How does the Microsoft scam work?
A scammer calls you, and asks for you by name. They’ll say they are a computer-security expert from Microsoft, or another legitimate tech company.
They’ll say that your PC, laptop or tablet has been infected with malware (or a computer virus), and that they can help you solve the problem.
The scammer will attempt to confuse you with jargon or ask you to open common Microsoft utilities and services that list what may appear to be problems with your computer.
The scammer may then try any of the following tactics to get you to part with your personal and financial details:
- Trick you into installing malicious software that could capture sensitive data, such as online banking user names and passwords. They might also then charge you to remove this software.
- Convince you to visit legitimate websites (such as www.ammyy.com) to download software that will allow them to take control of your computer remotely and adjust settings to leave your computer vulnerable.
- Request credit card information so they can bill you for phony services.
- Direct you to fraudulent websites and ask you to enter credit card and other personal or financial information there.
Alternatively, they may claim you are running an unlicensed version of Windows, and you need to pay a licence fee.
Scammers may also offer you software to remove the ‘viruses’ on your machine, for a small charge. In many case this will be security software you can get free from the Microsoft website in the first place.
The worst offenders will seek to convince you that they need access to your machine so they can fix any issues. In reality they will install viruses or malware that will damage your machine and steal your personal details, passwords and data.
How to avoid the Microsoft scam?
Microsoft will never proactively reach out to you to provide unsolicited PC or technical support. Any communication they have with you must be initiated by you.
As no legitimate IT security professional is ever going to call you in this way, you should always treat all unsolicited phone calls with skepticism. If you receive an unsolicited call from someone claiming to be from Microsoft Tech Support, it’s best to hang up.

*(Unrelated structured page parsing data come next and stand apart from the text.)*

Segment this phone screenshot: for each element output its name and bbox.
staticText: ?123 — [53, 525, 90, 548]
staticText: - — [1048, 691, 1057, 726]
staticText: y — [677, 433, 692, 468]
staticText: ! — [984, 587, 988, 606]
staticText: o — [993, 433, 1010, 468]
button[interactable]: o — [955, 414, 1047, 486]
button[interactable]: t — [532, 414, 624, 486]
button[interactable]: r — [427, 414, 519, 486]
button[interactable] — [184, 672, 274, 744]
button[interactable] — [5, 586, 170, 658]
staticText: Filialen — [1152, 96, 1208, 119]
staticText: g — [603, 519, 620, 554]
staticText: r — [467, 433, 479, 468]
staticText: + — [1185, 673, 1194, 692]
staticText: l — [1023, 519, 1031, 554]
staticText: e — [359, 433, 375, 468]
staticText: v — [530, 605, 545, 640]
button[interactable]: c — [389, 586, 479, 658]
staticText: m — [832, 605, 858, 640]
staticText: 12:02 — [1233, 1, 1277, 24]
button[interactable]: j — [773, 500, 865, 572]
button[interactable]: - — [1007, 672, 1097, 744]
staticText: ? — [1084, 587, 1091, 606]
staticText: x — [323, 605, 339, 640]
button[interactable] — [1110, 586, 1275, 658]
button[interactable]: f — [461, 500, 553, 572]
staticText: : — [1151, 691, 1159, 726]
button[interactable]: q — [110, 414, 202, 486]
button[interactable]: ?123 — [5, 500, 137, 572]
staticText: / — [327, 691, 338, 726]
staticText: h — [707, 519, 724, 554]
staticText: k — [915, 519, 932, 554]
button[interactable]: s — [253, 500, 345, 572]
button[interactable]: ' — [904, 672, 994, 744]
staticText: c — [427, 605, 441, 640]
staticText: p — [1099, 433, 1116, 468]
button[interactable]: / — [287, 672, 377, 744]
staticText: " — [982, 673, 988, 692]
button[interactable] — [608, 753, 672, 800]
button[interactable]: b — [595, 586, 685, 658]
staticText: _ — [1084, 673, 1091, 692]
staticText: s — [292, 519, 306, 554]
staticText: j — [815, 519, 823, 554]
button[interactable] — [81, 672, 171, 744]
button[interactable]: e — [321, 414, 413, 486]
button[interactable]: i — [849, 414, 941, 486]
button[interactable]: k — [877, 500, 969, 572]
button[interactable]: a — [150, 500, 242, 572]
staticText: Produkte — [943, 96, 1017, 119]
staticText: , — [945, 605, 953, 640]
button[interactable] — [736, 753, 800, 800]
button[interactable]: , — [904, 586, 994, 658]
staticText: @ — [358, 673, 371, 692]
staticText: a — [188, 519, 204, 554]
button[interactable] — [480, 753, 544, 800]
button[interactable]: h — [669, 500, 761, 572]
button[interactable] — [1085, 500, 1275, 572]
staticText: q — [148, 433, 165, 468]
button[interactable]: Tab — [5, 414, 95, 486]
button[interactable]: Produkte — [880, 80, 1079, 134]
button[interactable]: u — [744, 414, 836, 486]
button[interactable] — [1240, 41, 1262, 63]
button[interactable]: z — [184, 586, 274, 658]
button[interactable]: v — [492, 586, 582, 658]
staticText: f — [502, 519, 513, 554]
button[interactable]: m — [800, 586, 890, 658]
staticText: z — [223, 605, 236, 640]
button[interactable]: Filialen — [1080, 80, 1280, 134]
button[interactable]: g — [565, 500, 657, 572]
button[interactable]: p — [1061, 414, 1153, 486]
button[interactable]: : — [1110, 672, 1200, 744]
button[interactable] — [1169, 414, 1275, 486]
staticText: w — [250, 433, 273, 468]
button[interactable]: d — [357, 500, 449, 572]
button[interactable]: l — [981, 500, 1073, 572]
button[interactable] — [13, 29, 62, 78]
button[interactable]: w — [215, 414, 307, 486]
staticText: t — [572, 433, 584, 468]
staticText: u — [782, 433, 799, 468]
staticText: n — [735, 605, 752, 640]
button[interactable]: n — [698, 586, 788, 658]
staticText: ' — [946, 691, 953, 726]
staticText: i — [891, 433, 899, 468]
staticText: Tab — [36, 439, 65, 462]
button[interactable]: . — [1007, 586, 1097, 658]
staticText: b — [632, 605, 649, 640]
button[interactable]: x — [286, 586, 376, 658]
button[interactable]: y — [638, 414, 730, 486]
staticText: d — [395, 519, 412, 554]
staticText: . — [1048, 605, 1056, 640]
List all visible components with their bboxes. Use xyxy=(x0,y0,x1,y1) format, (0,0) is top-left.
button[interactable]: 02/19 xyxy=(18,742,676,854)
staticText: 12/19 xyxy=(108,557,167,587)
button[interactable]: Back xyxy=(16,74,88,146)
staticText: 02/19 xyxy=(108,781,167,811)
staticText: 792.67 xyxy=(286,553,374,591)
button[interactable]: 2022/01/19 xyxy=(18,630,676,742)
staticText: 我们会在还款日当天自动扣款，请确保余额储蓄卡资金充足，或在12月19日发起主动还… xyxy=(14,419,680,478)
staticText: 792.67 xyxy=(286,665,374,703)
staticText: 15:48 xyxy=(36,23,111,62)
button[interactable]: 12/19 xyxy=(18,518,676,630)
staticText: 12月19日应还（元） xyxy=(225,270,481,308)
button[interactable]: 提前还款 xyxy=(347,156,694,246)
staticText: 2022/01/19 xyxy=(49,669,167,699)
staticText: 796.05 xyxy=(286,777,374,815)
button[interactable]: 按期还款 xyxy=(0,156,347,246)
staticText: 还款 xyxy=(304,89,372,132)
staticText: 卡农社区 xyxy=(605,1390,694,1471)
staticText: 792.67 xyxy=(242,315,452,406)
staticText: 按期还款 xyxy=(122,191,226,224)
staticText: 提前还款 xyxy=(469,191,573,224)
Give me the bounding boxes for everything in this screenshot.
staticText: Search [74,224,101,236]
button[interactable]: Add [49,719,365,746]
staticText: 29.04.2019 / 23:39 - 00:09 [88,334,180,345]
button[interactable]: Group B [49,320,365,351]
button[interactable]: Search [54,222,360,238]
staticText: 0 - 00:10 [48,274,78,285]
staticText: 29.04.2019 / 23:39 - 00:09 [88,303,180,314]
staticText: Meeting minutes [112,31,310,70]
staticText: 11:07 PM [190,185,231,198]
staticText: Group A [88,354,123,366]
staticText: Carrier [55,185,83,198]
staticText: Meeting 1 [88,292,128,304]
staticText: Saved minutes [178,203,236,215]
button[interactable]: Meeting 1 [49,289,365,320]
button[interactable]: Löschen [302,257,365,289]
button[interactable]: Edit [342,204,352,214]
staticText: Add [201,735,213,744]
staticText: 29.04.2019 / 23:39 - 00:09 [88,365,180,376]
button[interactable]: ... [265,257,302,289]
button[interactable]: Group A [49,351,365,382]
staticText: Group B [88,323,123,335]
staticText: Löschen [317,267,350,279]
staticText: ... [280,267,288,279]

Don’t fall foul of the scammers, the Trading Standards National eCrime team and Microsoft recommend that you:
- never give anyone access to your PC, laptop or tablet, unless you can confirm it’s a legitimate member of the computer support team with whom you are already a customer and have spoken to
- never give anyone access to your personal details or disclose financial information
- never pay a fee for any unsolicited technical help
- don’t purchase any software or services. If there is a fee or subscription associated with the service, you should hang up
- take the person’s information down and report it to your local authority
What if I get scammed?
If you think you’ve been the target of a Microsoft phone scam, immediately change all your passwords and usernames, including any bank and credit card logins.
Use an up-to-date security product to scan your PC. If you downloaded anything, or the scammer did anything to your PC, use ‘system restore’ to roll back the settings to before the scam happened.
Scan your computer with the Microsoft Safety Scanner to find out if you have malware installed on your computer.
Report the incident to the Microsoft tech support scam team, report the unsolicited call to TPS and if you have lost any money report it to Action Fraud and read our guide which may be able to help you to get your money back after a scam.
This page has been produced in conjunction with the Trading Standards National eCrime team, with additional information from Microsoft in summer 2017 following a two-year investigation led by City of London Police and Microsoft.